Elizabeth Nelson
Elizabeth Nelson

Cloud Computing for Agility, Complexity, and Speed

by J. Edward Anthony

Cloud computing has become synonymous with the internet itself. If you watch Netflix, call an Uber, or meet on Zoom, a cloud data center is delivering the processing power and data storage to make your experience possible. “But cloud systems have a serious problem,” says Christina Delimitrou, Electrical and Computer Engineering—“unpredictability.”

As a business service, cloud computing has provided the infrastructure for a veritable tech explosion in the past decade. An internet startup can purchase a small plot in the cloud and then expand as business grows, all without buying or maintaining a single server. For the typical computer user, the cloud brings the power of giant data centers to devices that fit in your hip pocket. With the cloud’s mobility and power, it is no surprise that even the Central Intelligence Agency has adopted the technology.

But new developments in hardware and software have outstripped the ability of systems experts to keep data centers operating at optimal performance and efficiency. “Applications change quite frequently, and their resource requirements change too,” says Delimitrou. “And you don’t have only a single application. You might have thousands all linked together.”

A Next Generation of Software and Hardware

In the early days of cloud computing, web-based applications were written as single, monolithic programs. Today, software designers build applications from smaller interdependent components called microservices. An end user who visits an internet retailer or social media platform might engage with hundreds of microservices. Each microservice is self-contained, so a programmer can redesign one microservice for improved performance and functionality without tinkering with the rest of the application. The shift to microservices means that many interdependent applications are running simultaneously. Microservices also tax the network, because they depend on each other for data and must communicate constantly. A problem with one can have a cascading effect on the entire system.

Specialized hardware platforms also add complications. When the cloud was first introduced, servers were basically the same and could host any application. “Now people are switching to heterogeneous hardware designs,” says Delimitrou. “We aren’t packing more power into smaller chips at the rate we used to. New hardware technologies—like special chips for specific applications and reconfigurable fabrics—are a way to move forward. These platforms have performance, power, and cost benefits. But it takes what used to be a perfectly homogeneous system and makes it far more complex.”

Experience—a Limited Guide

The added complexity puts an incredible burden on cloud operators, who have to allocate compute, storage, and network resources among thousands of applications. When applications were simpler and servers basically interchangeable, systems experts could rely on past experience—what Delimitrou calls an empirical, heuristic approach. “Traditionally, an application like web search needs so much compute, so much memory, so much network bandwidth,” Delimitrou says. “Knowing that means you can provision your servers with the resources you’ve seen the application needing in the past. Or you might do some trial and error: ‘Let’s adjust that resource a little bit and see how it reacts.’ The problem is that standard empirical and heuristic-based approaches don’t scale as you add more complexity to the system.”

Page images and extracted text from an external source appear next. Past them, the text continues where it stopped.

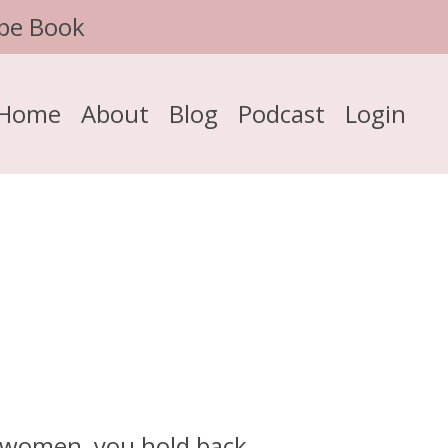
pe Book
Home
About
Blog
Podcast
Login
y women, you hold back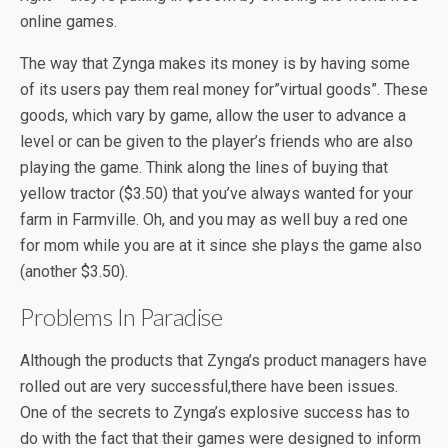
online games.
The way that Zynga makes its money is by having some
of its users pay them real money for”virtual goods”. These
goods, which vary by game, allow the user to advance a
level or can be given to the player’s friends who are also
playing the game. Think along the lines of buying that
yellow tractor ($3.50) that you’ve always wanted for your
farm in Farmville. Oh, and you may as well buy a red one
for mom while you are at it since she plays the game also
(another $3.50).
Problems In Paradise
Although the products that Zynga’s product managers have
rolled out are very successful,there have been issues.
One of the secrets to Zynga’s explosive success has to
do with the fact that their games were designed to inform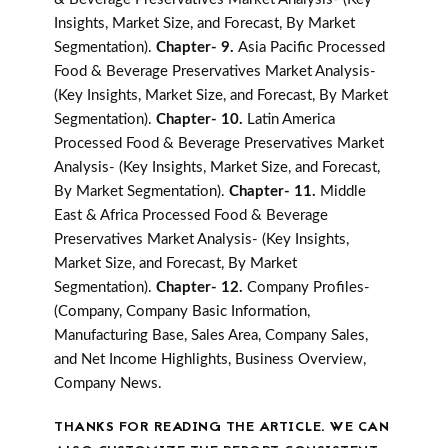
Insights, Market Size, and Forecast, By Market
Segmentation).
Chapter- 9.
Asia Pacific Processed
Food & Beverage Preservatives Market Analysis-
(Key Insights, Market Size, and Forecast, By Market
Segmentation).
Chapter- 10.
Latin America
Processed Food & Beverage Preservatives Market
Analysis- (Key Insights, Market Size, and Forecast,
By Market Segmentation).
Chapter- 11.
Middle
East & Africa Processed Food & Beverage
Preservatives Market Analysis- (Key Insights,
Market Size, and Forecast, By Market
Segmentation).
Chapter- 12.
Company Profiles-
(Company, Company Basic Information,
Manufacturing Base, Sales Area, Company Sales,
and Net Income Highlights, Business Overview,
Company News.
THANKS FOR READING THE ARTICLE. WE CAN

Cloud services hold themselves to high standards, and serious failures are rare. But current levels of unpredictability make it too risky to put real-time applications, such as driverless cars, in the cloud. “If it takes a search engine 11 milliseconds instead of 10 to return results, it’s probably okay,” says Delimitrou. “But if an autonomous vehicle doesn’t respond to an obstacle in time, it’s going to crash. There are a lot of applications that are not possible now, that would be possible if we had more predictable performance.”

A Data-Driven Approach

As a PhD student, Delimitrou discovered that the data center operator where she interned was recording massive amounts of data about the system’s behavior—how long every network request took to process, when and where delays occurred, every tiny error. The data exceeded what an army of experts could sift through, and it was constantly changing. “That’s when the idea clicked for me,” she says. “Don’t rely on people to solve this problem. Rely on the data. Rely on the system to tell you how to optimize the system.”

“That’s when the idea clicked for me: Don’t rely on people to solve this problem. Rely on the data. Rely on the system to tell you how to optimize the system.”

Her first attempt, focused on resource allocation, met with skepticism. “We wanted to see whether there’s some useful information in all that data to improve resource management decisions,” says Delimitrou. “We were trying to show that you can take a new application, run it a few seconds, and then based on that, make an almost perfect decision about the resources it needs.” With the support of her adviser, Delimitrou persisted. When she presented her first paper at a conference, people were impressed by the scale of her experiments. Now several large cloud providers have introduced data-driven design to their resource allocation systems.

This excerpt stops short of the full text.